When it comes to the state of the markets, Spitznagel is of the view that the Federal Reserve “manipulating the most important information parameter in the economy, and that’s the interest rates,” which thereby “rips apart” the homeostatic system of the financial markets, which he notes is a “corrective feedback mechanism.”

But I would argue it doesn’t remove it. It basically just sort of delays it and concentrates it in time. So I think a good way to think about this is when you’re driving, driving is very much this sort of feedback mechanism where you make these minor corrections. And I think that’s a good way to think about what the market does, the price system does. But think when you drive on ice, all of a sudden you have this delayed feedback so that when you do something, nothing happens until all of a sudden it does,” Spitznagel added.

He points out that history shows that the homeostatic corrective feedback mechanism “rears its angry head, and that’s really what a crash is.”

“But it’s made worse, and it’s delayed through this central bank interventionism,” he added.

To be sure, Spitznagel says he remains “very much agnostic to all of this.”

“[I] think it’s important to invest in a way that you don’t rely on this sort of grandiose forecast.
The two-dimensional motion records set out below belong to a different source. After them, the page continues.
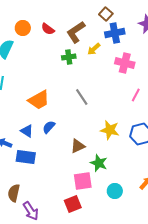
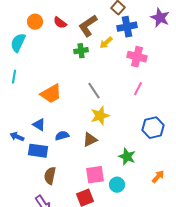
pink line: (136, 95) -> (138, 89), moved
blue semicircle: (49, 127) -> (62, 136), moved, turned 32
yellow star: (110, 130) -> (100, 116), moved, turned -30
green star: (99, 163) -> (127, 157), moved
cyan circle: (115, 191) -> (117, 185), moved
brown semicircle: (14, 193) -> (50, 176), moved

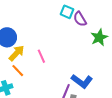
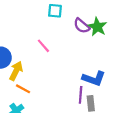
purple semicircle: (80, 19) -> (82, 26), moved
pink line: (41, 56) -> (43, 46), moved

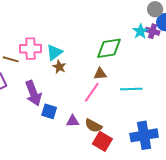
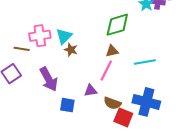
blue square: (49, 111) -> (67, 105), moved
purple triangle: (73, 121) -> (91, 91), moved
blue cross: (144, 135) -> (146, 102), moved, turned 32

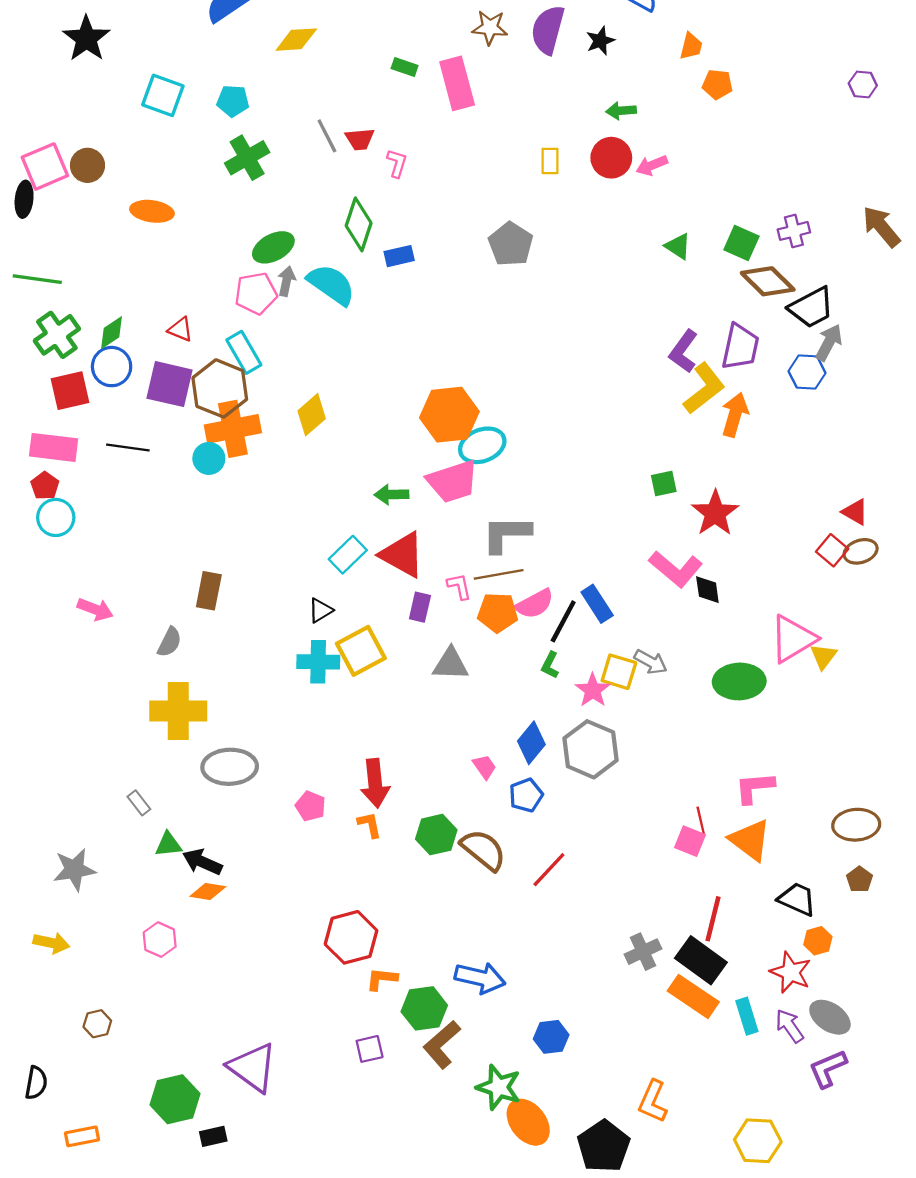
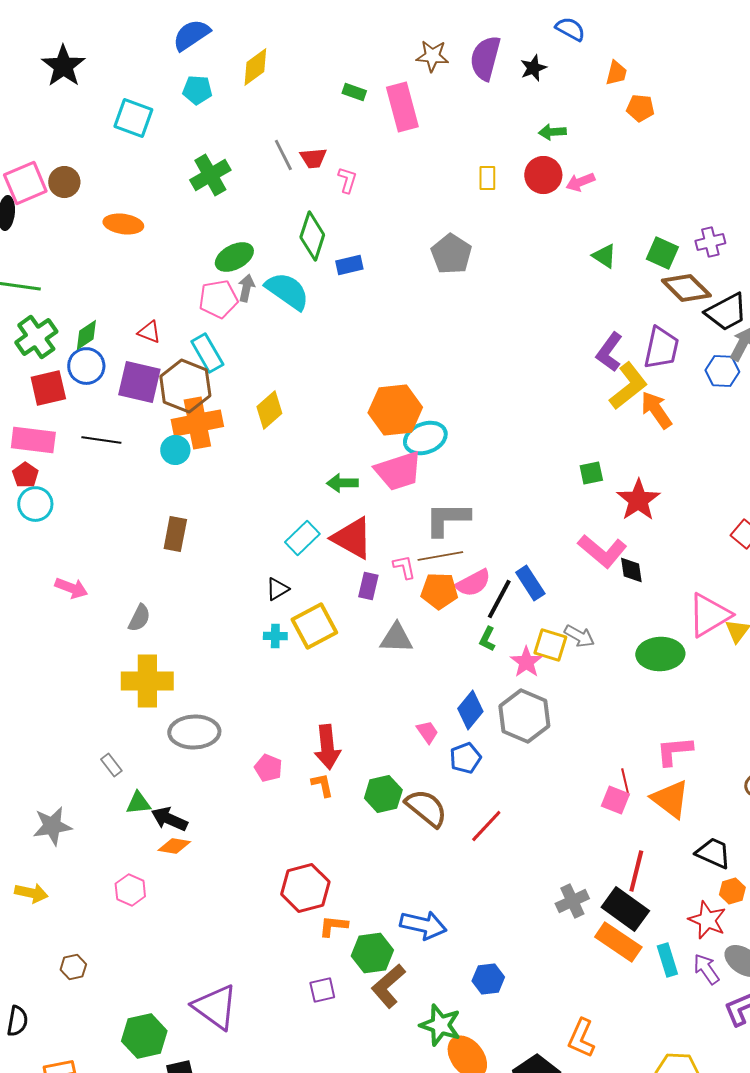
yellow diamond: (296, 40) -> (255, 67), turned -33
cyan pentagon: (233, 101) -> (197, 90), moved
orange arrow: (735, 415) -> (656, 410), turned -51
brown rectangle: (209, 591) -> (175, 534), moved
cyan cross: (318, 662) -> (275, 636), size x0.6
I think it’s a misnomer when people think that investing is about forecasting. I think that generally, everybody agrees that. But it really shouldn’t be about forecasting,” he added.

Spitznagel emphasized that the range of outcomes is massive, and you only get one path to trade.

“We don’t get an average across all possible paths in the multiverse. We get just one. So it’s a little bit crazy to invest based on that one,” he added.

While Spitznagel has an exception of “some destruction in the future in the financial markets, that doesn’t necessarily mean that someone should just hide away because that in and of itself may not be the best strategy, either.”

“That’s kind of like the dogma of diversification, thinking that just by lowering your risk, it’s going to be better for you. People need to think that through more carefully,” he added.